** To do **
Some lines in the entries contain the word "site". Copy all of them.

** Exercise materials **
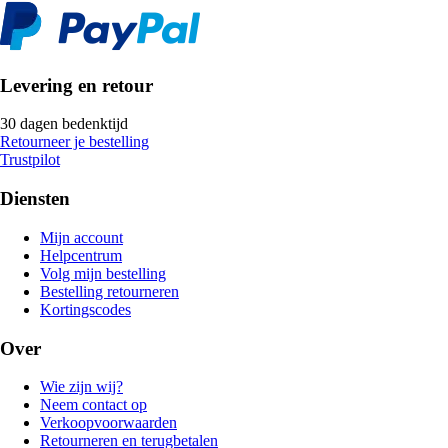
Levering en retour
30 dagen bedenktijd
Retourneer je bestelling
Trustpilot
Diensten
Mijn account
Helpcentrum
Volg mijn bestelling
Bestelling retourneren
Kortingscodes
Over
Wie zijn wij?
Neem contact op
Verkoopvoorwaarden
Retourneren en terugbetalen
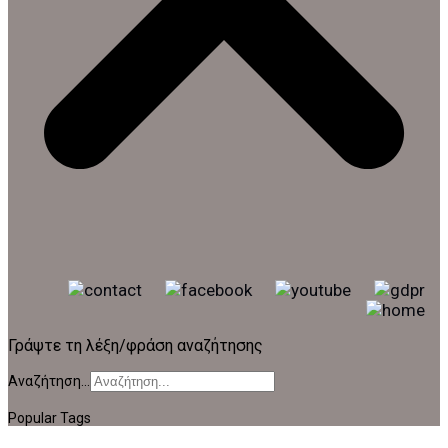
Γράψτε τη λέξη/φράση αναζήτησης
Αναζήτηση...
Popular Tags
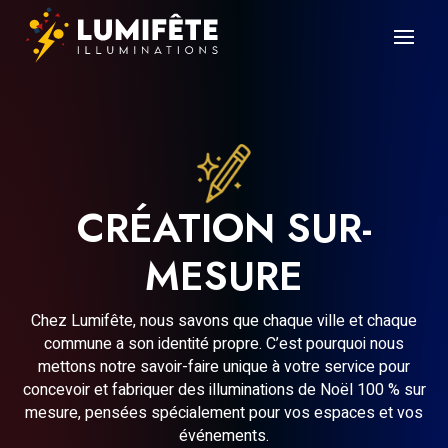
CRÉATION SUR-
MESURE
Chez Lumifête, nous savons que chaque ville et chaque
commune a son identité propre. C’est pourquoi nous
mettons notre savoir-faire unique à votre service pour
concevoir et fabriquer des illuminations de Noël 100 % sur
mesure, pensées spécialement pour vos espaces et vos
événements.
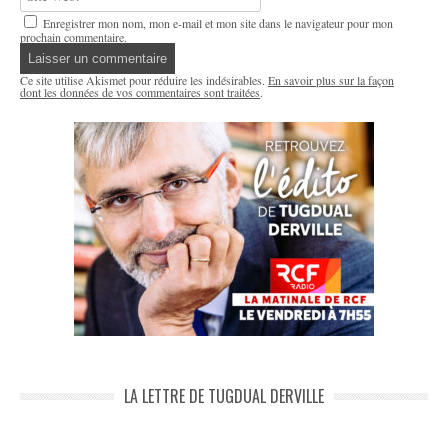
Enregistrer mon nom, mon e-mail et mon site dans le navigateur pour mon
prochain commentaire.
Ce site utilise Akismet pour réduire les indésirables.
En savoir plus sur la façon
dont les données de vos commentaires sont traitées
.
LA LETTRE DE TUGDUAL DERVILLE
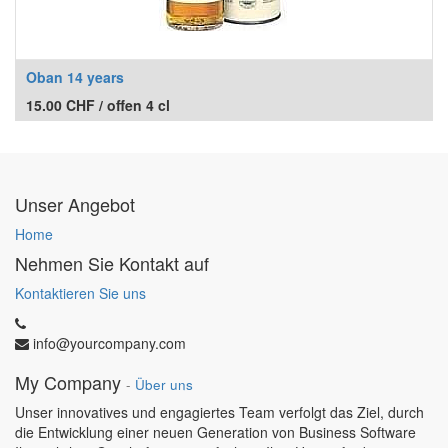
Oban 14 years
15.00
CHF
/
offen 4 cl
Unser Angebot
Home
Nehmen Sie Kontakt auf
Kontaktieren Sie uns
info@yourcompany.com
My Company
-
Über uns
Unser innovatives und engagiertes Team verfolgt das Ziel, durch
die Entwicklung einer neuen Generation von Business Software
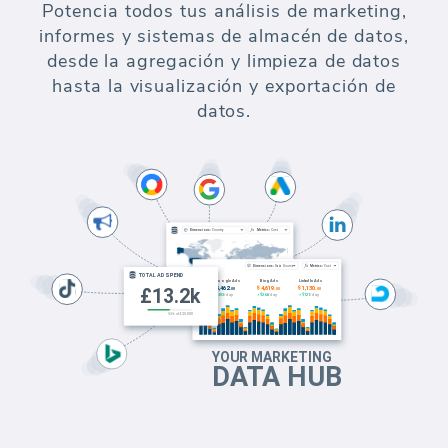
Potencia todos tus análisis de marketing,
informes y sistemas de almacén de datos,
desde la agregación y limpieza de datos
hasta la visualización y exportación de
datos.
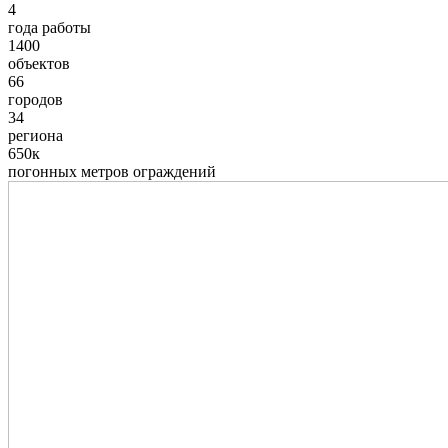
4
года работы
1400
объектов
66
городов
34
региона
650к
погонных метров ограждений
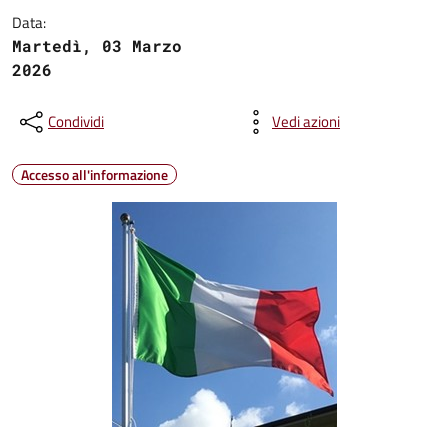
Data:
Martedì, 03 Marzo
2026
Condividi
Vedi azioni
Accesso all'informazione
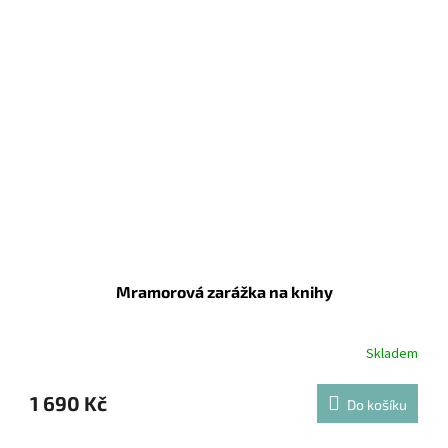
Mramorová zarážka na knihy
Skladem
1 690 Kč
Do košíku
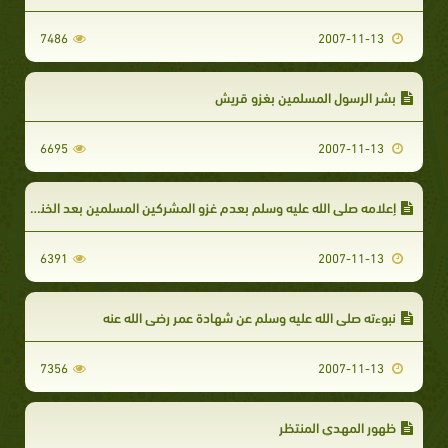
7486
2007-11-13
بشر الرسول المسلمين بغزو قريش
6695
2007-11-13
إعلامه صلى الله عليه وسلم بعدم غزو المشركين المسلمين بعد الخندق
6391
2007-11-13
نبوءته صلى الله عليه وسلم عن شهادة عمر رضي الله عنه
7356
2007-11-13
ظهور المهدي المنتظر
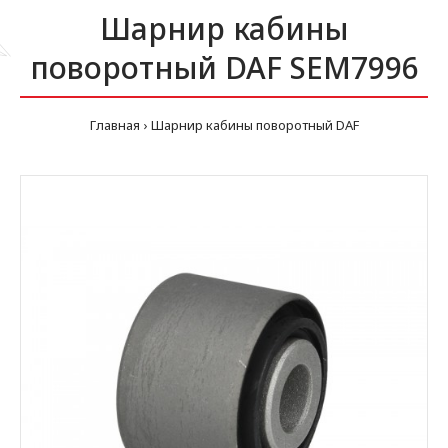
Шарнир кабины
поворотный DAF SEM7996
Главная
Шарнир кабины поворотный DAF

** Result for this exercise **
Enregistrer mon nom, mon e-mail et mon site dans le navigateur pour mon
Ce site utilise Akismet pour réduire les indésirables.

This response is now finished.